Top positive review
5.0 out of 5 starsSo Good It's Now a College Assignment
Reviewed in the United States on October 24, 2018
I have read it three times, seen the movie twice.
I teach psychology and there is so much psychology in here (stress and health, cognition, intelligence, problem-solving, resilience, group dynamics. . . ) that I have made it an extra-credit assignment in my Introduction to Psychology courses at an engineering school. My engineers typically do not 'get' why they have to take a social science course, and because this is not terrifically SciFi but more of an adventure story (very near-future, based largely on existing technology, no aliens) it demonstrates perfectly how psychology is relevant to engineers. Plus I figure they'll enjoy it because the protagonist is a botanist cross-trained in mechanical engineering, which is what many of my students are majoring in.
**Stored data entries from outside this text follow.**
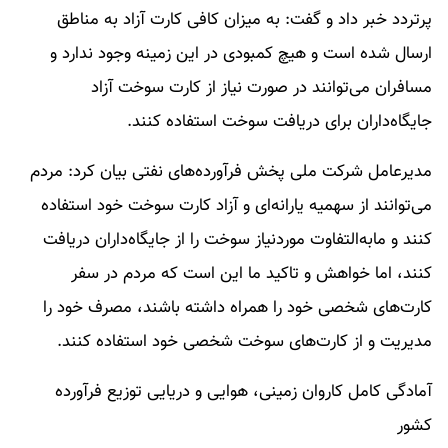
پرتردد خبر داد و گفت: به میزان کافی کارت آزاد به مناطق
ارسال شده است و هیچ کمبودی در این زمینه وجود ندارد و
مسافران می‌توانند در صورت نیاز از کارت سوخت آزاد
جایگاه‌داران برای دریافت سوخت استفاده کنند.
مدیرعامل شرکت ملی پخش فرآورده‌های نفتی بیان کرد: مردم
می‌توانند از سهمیه یارانه‌ای و آزاد کارت سوخت خود استفاده
کنند و مابه‌التفاوت موردنیاز سوخت را از جایگاه‌داران دریافت
کنند، اما خواهش و تاکید ما این است که مردم در سفر
کارت‌های شخصی خود را همراه داشته باشند، مصرف خود را
مدیریت و از کارت‌های سوخت شخصی خود استفاده کنند.
آمادگی کامل کاروان زمینی، هوایی و دریایی توزیع فرآورده
کشور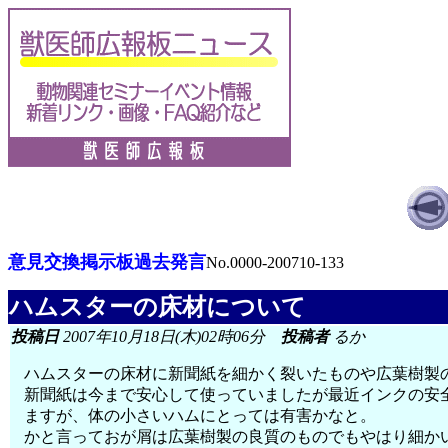
意見交換掲示板過去発言
No.0000-200710-133
ハムスターの床材について
投稿日
2007年10月18日(木)02時06分
投稿者
るか
ハムスターの床材に新聞紙を細かく裂いたものや広葉樹製
新聞紙は今まで安心して使っていましたが最近インクの安
ますが、体の小さいハムにとっては有害かなと。
かと言っておが屑は広葉樹製の良質のものでもやはり細か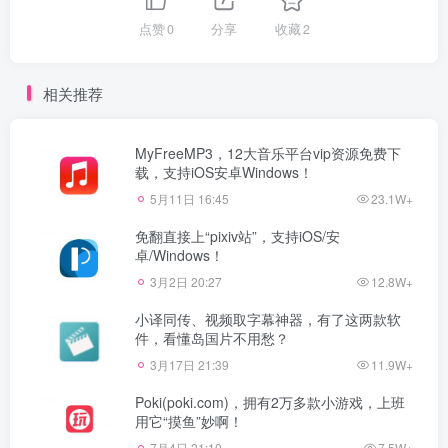
点赞
0
分享
收藏
2
相关推荐
MyFreeMP3，12大音乐平台vip资源免费下
载，支持iOS安卓Windows！
5月11日 16:45
23.1W+
免翻直接上“pixiv站”，支持iOS/安
卓/Windows！
3月2日 20:27
12.8W+
小译同传、视频取字幕神器，有了这两款软
件，看懂岛国片不用愁？
3月17日 21:39
11.9W+
Poki(poki.com)，拥有2万多款小游戏，上班
用它“摸鱼”妙啊！
7月4日 21:10
7.5W+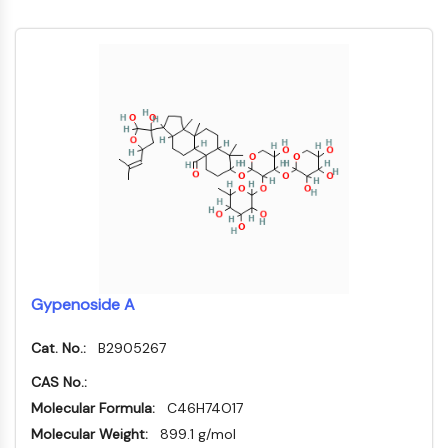
プロテイン酪氨酸キナーゼ/RTK
プロテイン酪氨酸キナーゼ/RTK
非受容体型チロシンキナーゼ同義語:
NRTK
受容体型チロシンキナーゼ
膜輸送体/イオンチャネル
膜輸送体/イオンチャネル
膜輸送体
イオンチャネル
GPCR/G蛋白質
Gypenoside A
GPCR/G蛋白質
Cat. No.:
B2905267
クラスC GPCR同義語: グルタミン酸ファ
CAS No.:
ミリー
クラスB GPCR同義語: セクレチンファミ
Molecular Formula:
C46H74O17
リー
Molecular Weight:
899.1 g/mol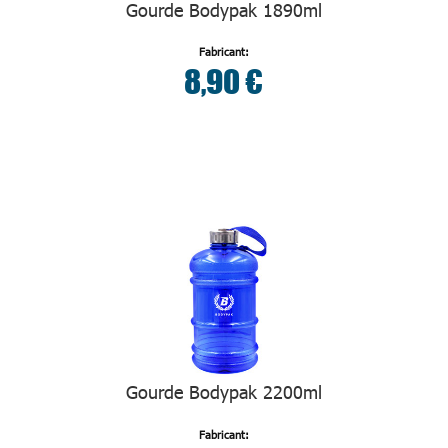
Gourde Bodypak 1890ml
Fabricant:
8,90 €
Gourde Bodypak 2200ml
Fabricant:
It is just geeky enough while still being, as one professional reviewer called it, "a cracking good read."
My point in telling you all that, knowing that the vast majority of you are not undergraduate engineering students or psychology instructors, is that this is the kind of book that anyone, even people who don't particularly like SciFi or aren't even regular readers of fiction can LOVE.
But for the rest of us, it is an adventure story with a character you can immediately both admire and identify with, and it is told perfectly. Seriously. Weir keeps up the tension, and just when you think you can relax. . . BAM!! (Literally: Things explode.) The dialogue is pitch-perfect, the dilemmas faced by all of the characters, both moral and practical, involve you in their struggles and make you think.
It makes a good movie, but you should read the book even if you've already seen it. There's a limit to what you can pack into even a 2-1/2 hour movie, and watching it all unfold is not at all the same as getting into Watney's head the way you do when you read it (it's written in first person POV).